» **WHAT THIS TASK INVOLVES**
Could you write out, word for word, only the lines from the one containing "activity for kids in early elementary." through the last line of the data below?

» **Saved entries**
--*--

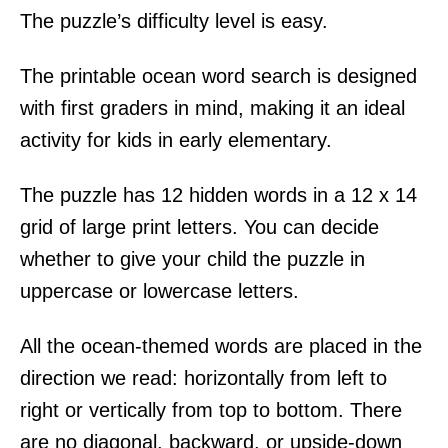
The puzzle’s difficulty level is easy.
The printable ocean word search is designed
with first graders in mind, making it an ideal
activity for kids in early elementary.
The puzzle has 12 hidden words in a 12 x 14
grid of large print letters. You can decide
whether to give your child the puzzle in
uppercase or lowercase letters.
All the ocean-themed words are placed in the
direction we read: horizontally from left to
right or vertically from top to bottom. There
are no diagonal, backward, or upside-down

--*--

» **ANSWER BELOW**
activity for kids in early elementary.
The puzzle has 12 hidden words in a 12 x 14
grid of large print letters. You can decide
whether to give your child the puzzle in
uppercase or lowercase letters.
All the ocean-themed words are placed in the
direction we read: horizontally from left to
right or vertically from top to bottom. There
are no diagonal, backward, or upside-down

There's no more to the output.